Our findings demonstrate that the single-cell polyfunctional metric can be a powerful tool in predicting and monitoring immune-related adverse events in CAR-T immunotherapy. The pre-infusion CAR-T product analysis produced useful insights for potentially manufacturing CAR-T products with better attributes, which could improve CAR-T efficacy and prevent adverse immune responses.
Q: How has this technology played a role in areas outside of cancer, such as COVID-19?
A: Besides cancer, IsoPlexis’ technology has been used in autoimmune disease such as multiple sclerosis, lupus, inflammatory bowel disease (IBD), neurodegenerative diseases such as Alzheimer’s and dementia, organ transplantation such as heart transplantation in pediatric patients, antibody and T cell-mediated allograft rejection, and of course, infectious diseases such as malaria and COVID-19.
We have published COVID-19 work in several high impact journals such as Cell, Immunity, and BMC Neurology. For example, I want to emphasize our recent publication in Cell to highlight our impact in COVID-19 work. In this publication, our single-cell secreted proteomics identified immune biomarkers of COVID-19 severity and revealed markedly upregulated polyfunctional cells with a variety of inflammatory cytokine secretions in both CD4+ and CD8+ T cells as well as monocytes from COVID-19 patients compared to healthy subjects. Our data shows that biomarkers established from our technology enable the stratification of patients based on the prediction of disease progression to administer critical early-stage treatments tailored to individual patients’ immune profiles.
Our single-cell biomarker detection may also provide critical information for vaccine and therapeutic development, as it helps researchers uncover therapeutic targets such as the polyfunctional inflammatory monocytes we identified on our platform in the Cell study.
Q: Are there any other biomarker studies that you would like to highlight?

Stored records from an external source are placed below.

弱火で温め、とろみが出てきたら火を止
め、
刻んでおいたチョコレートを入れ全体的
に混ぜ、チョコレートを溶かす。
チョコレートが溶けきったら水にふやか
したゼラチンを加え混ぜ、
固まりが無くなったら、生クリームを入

A: I’d like to highlight our recent publication in the organ transplantation field in the American Journal of Transplantation. In this study, for the first time, we identified polyfunctional subsets in alloreactive effector memory T cells triggered by allogeneic endothelial cells, especially induced by panel-reactive antibody-activated endothelial cells. These polyfunctional subsets may be key drivers of alloimmune rejection and will not be detected by conventional technologies. In this collaboration with Yale University, we found that the panel-reactive antibody-treated human endothelial cells can significantly increase the CD4+ and CD8+ effector memory T cell polyfunctionality, which may contribute to a high risk of allograft rejection. Our data also demonstrates the impact of IL-1 receptor antagonist and anti-IL-15 blocking in reducing alloreactive effector memory T cell polyfunctionality, suggesting potential treatments for allograft rejection.

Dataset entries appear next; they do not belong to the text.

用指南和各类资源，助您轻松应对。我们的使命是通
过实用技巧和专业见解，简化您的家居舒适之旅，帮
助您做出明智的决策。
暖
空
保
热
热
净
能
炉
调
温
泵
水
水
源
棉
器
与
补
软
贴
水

This study demonstrates how our functional single-cell proteomics uniquely enables the detection of true protein secretion patterns from live single cells, identifies highly polyfunctional subsets with unique cytokine signatures, and provides deeper insight into cellular functionality and kinetics that can be correlated with in vivo biology. It also shows that our single-cell analysis has high impact in organ transplantation. Hopefully, our data will provide useful insight into the development of more effective therapeutic strategies.